塩川氏
二つ引両*
(清和源氏か)
*
後裔にあたる匿名希望の方から
ご教示いただきました。 |
|
戦国時代の摂津の国人領主の一で、山下城(別名一蔵城)に拠った塩川氏が知られている。山下城は『細川両家記』には一蔵城と記され、『摂陽軍談』には「塩川氏が甘露寺を破壊して山下城を築いた」と記されている。いずれにしろ山下城は戦国武将塩川氏が割拠した城であり、典型的な戦国山城の特徴を持つ城である。
さて、塩川氏のことであるが、『多田雪霜談』『高代寺日記』などが伝わり、『明智軍記』にも登場するが、その出自、系譜などは明確ではない。流布されている説として、多田源氏の祖源満仲の女婿塩川刑部丞仲義がおり、刑部丞仲義が多田の新田城の控えの城として山下城を築いたとされる。そして、塩川氏は代々伯耆守を称し、嫡流は太郎左衛門尉と名乗ったようでもある。鎌倉時代以降、塩川氏は多田院御家人筆頭として多田庄及び能勢郡一帯に勢力を持っていたことは疑いない。
塩川氏の名は諸資料に散見されるものの、その存在が歴史上に現れてくるのは、天文十年(1541)九月のことである。ときの一蔵城主塩川伯耆守政年が、幕府管領家である細川氏の権力闘争に巻き込まれたのである。
●打ち続く戦乱と塩川氏
十五世紀の「応仁の乱」に始まった戦国時代は、これまでの社会体制を一変させた。十六世紀になると、日本各地に群雄が割拠して互いに抗争を繰り返し、それは下剋上の風潮を生み、幕府将軍から守護大名などの伝統勢力の存在を大きく揺るがせた。その結果、幕府内では将軍の権力が失墜し管領家も分裂して、それぞれ抗争に明け暮れるようになった。

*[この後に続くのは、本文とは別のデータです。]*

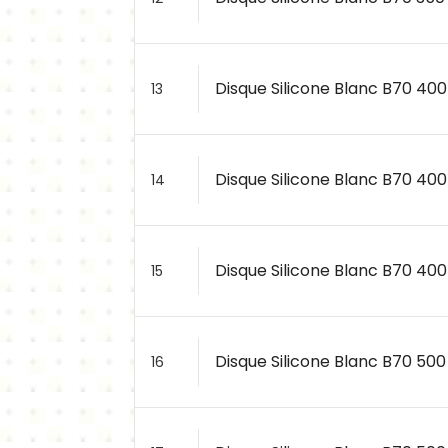
Disque Silicone Blanc B70 400
13
Disque Silicone Blanc B70 400
14
Disque Silicone Blanc B70 400
15
Disque Silicone Blanc B70 500
16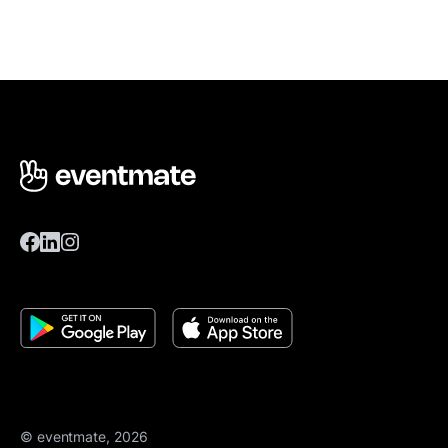
© eventmate, 2026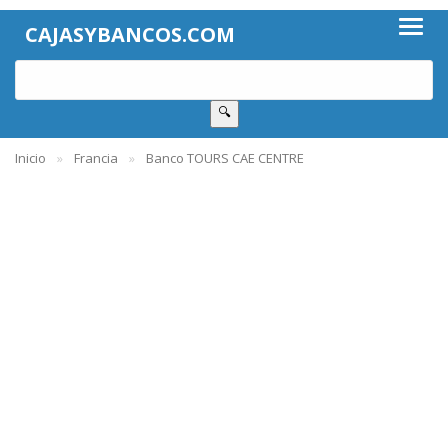
CAJASYBANCOS.COM
🔍
Inicio
Francia
Banco TOURS CAE CENTRE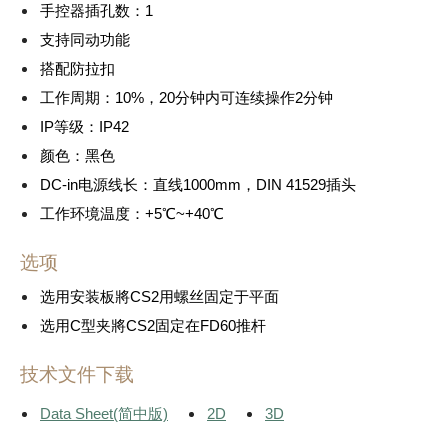
手控器插孔数：1
支持同动功能
搭配防拉扣
工作周期：10%，20分钟内可连续操作2分钟
IP等级：IP42
颜色：黑色
DC-in电源线长：直线1000mm，DIN 41529插头
工作环境温度：+5℃~+40℃
选项
选用安装板將CS2用螺丝固定于平面
选用C型夹將CS2固定在FD60推杆
技术文件下载
Data Sheet(简中版)
2D
3D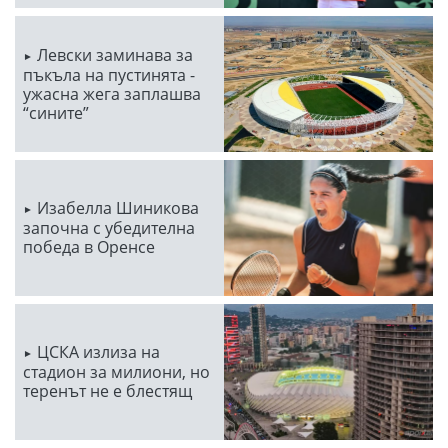
Левски заминава за
пъкъла на пустинята -
ужасна жега заплашва
“сините”
Изабелла Шиникова
започна с убедителна
победа в Оренсе
ЦСКА излиза на
стадион за милиони, но
теренът не е блестящ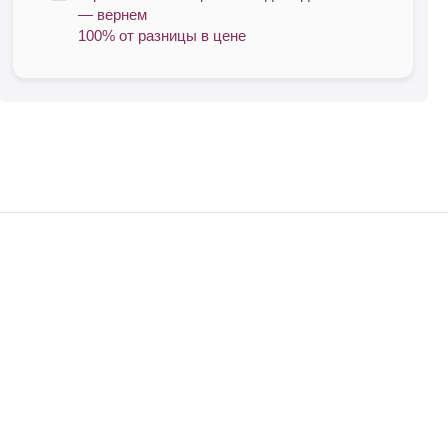
— вернем
100% от разницы в цене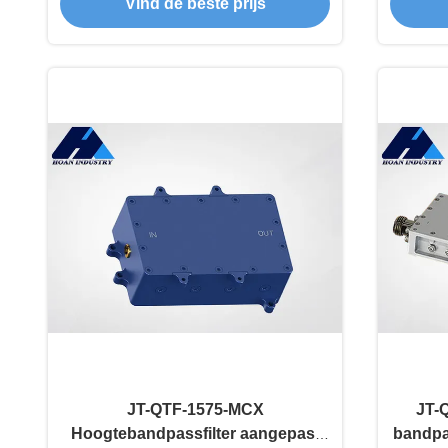
Vind de beste prijs
JT-QTF-1575-MCX
JT-
Hoogtebandpassfilter aangepast
bandpa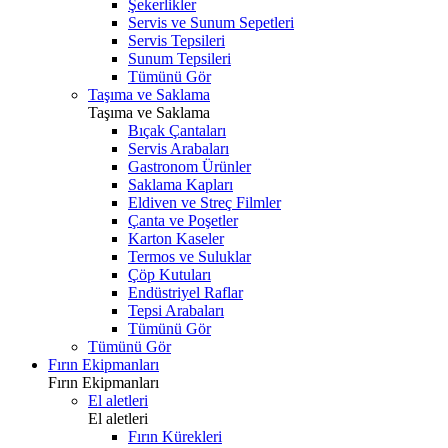
Şekerlikler
Servis ve Sunum Sepetleri
Servis Tepsileri
Sunum Tepsileri
Tümünü Gör
Taşıma ve Saklama
Taşıma ve Saklama
Bıçak Çantaları
Servis Arabaları
Gastronom Ürünler
Saklama Kapları
Eldiven ve Streç Filmler
Çanta ve Poşetler
Karton Kaseler
Termos ve Suluklar
Çöp Kutuları
Endüstriyel Raflar
Tepsi Arabaları
Tümünü Gör
Tümünü Gör
Fırın Ekipmanları
Fırın Ekipmanları
El aletleri
El aletleri
Fırın Kürekleri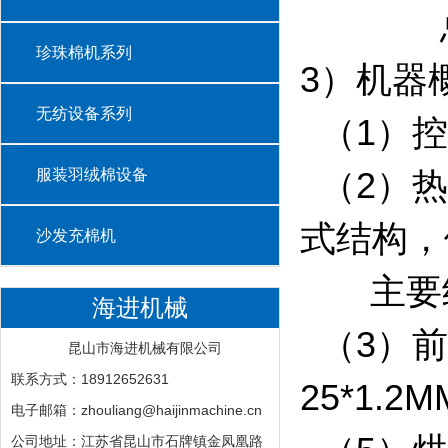
总重
珍珠棉机系列
3）机器
无纺设备系列
（1）控
服装羽绒棉设备
（2）热
式结构
沙发充棉机
主要结
海进机械
（3）前
昆山市海进机械有限公司
联系方式：18912652631
25*1.2M
电子邮箱：zhouliang@haijinmachine.cn
公司地址：江苏省昆山市石牌镇金凤凰路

政年は細川高国の女婿であり、細川氏に反旗を翻した三好長慶、同政長、丹波の波多野秀忠らが塩川氏を攻めたのである。この事態に対して政年は、伊丹親興、三宅国村らに助勢を頼み、さらに河内の有力者木沢長政に援軍を依頼した。木沢軍の来援し、後詰軍が伊丹城に集結すると、三好連合軍は包囲を解除して兵を引き揚げている。

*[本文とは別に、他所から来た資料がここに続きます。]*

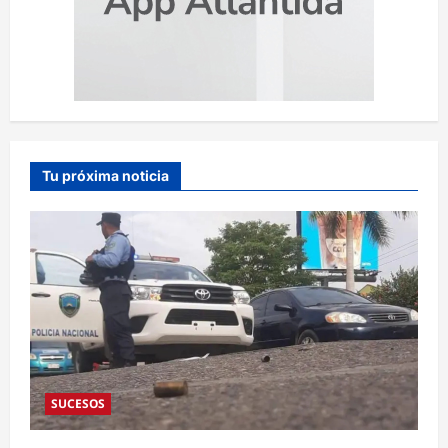
Tu próxima noticia
SUCESOS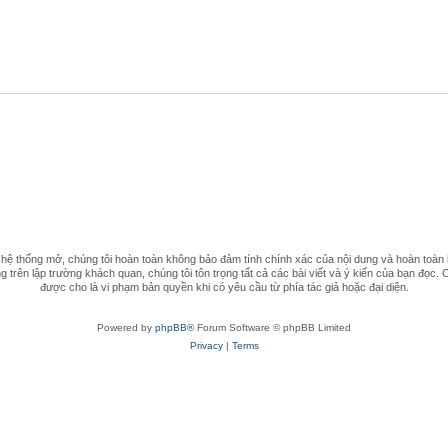
 thống mở, chúng tôi hoàn toàn không bảo đảm tính chính xác của nội dung và hoàn toàn 
 trên lập trường khách quan, chúng tôi tôn trọng tất cả các bài viết và ý kiến của bạn đọc. 
được cho là vi phạm bản quyền khi có yêu cầu từ phía tác giả hoặc đại diện.
Powered by
phpBB®
Forum Software © phpBB Limited
Privacy
|
Terms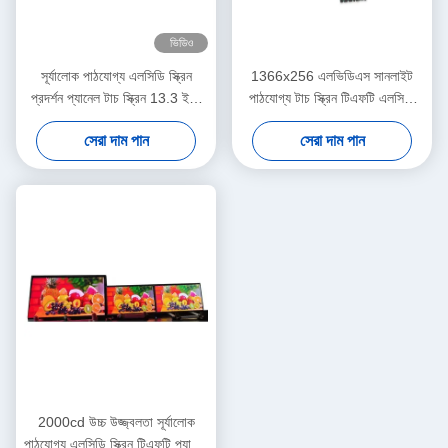
ভিডিও
সূর্যালোক পাঠযোগ্য এলসিডি স্ক্রিন
1366x256 এলভিডিএস সানলাইট
প্রদর্শন প্যানেল টাচ স্ক্রিন 13.3 ইঞ্চি
পাঠযোগ্য টাচ স্ক্রিন টিএফটি এলসিডি
কাস্টমাইজড
ডিসপ্লে প্যানেল 28 ইঞ্চি
সেরা দাম পান
সেরা দাম পান
2000cd উচ্চ উজ্জ্বলতা সূর্যালোক
পাঠযোগ্য এলসিডি স্ক্রিন টিএফটি প্যানেল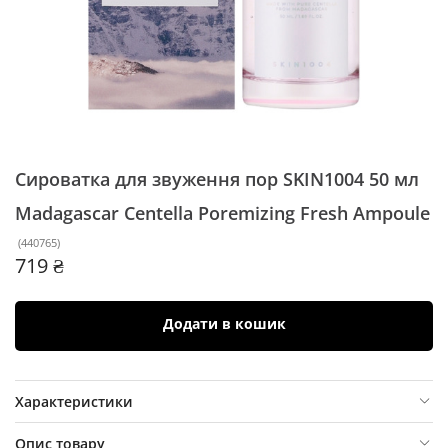
Сироватка для звуження пор SKIN1004 50 мл
Madagascar Centella Poremizing Fresh Ampoule
(
440765
)
719 ₴
Додати в кошик
Характеристики
Опис товару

その後の天文十八年、三好長慶と三好政長が袂を分かち、細川晴元を後援する政長が晴元とともに一蔵城を頼ってきた。在城は一月ほどの事だったようで、一蔵城を出た晴元と政長は、同年中の合戦で政長が戦死し長慶が畿内における有力者に台頭した。
やがて、塩川氏の最盛期を現出する国満が登場してくる。天文二十二年、三好長慶は丹波八上城に波多野氏を攻めていたが、その包囲陣から芥川孫十郎が離脱して芥川城に籠って反旗を翻したのである。長慶はただちに芥川城を包囲攻撃、反長慶派の塩川国満は芥川孫十郎を救援するために池田まで進出した。しかし、塩川氏の救援も空しく芥川城は落ち、以後、長慶は芥川城を居城として摂津国人衆を勢力下に置くようになったのである。

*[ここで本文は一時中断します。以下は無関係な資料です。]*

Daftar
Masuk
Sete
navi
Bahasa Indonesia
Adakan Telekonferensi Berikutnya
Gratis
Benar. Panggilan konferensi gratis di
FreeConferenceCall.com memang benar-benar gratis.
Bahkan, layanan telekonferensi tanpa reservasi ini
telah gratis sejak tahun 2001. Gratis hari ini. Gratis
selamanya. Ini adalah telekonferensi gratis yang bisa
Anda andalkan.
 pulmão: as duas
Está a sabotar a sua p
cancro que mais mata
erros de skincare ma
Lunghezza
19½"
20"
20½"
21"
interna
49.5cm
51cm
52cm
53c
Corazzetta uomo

かくして、摂津を含む畿内は三好長慶の支配下となり、長慶は全盛期を現出した。やがて、長慶の権勢にも翳りがみえはじめ、永禄六年(1563)には嫡子の義興が松永久秀に殺害され、翌七年には実弟安宅冬康をみずから殺害、そして、長慶自身も同年七月に河内飯盛城で病死してしまった。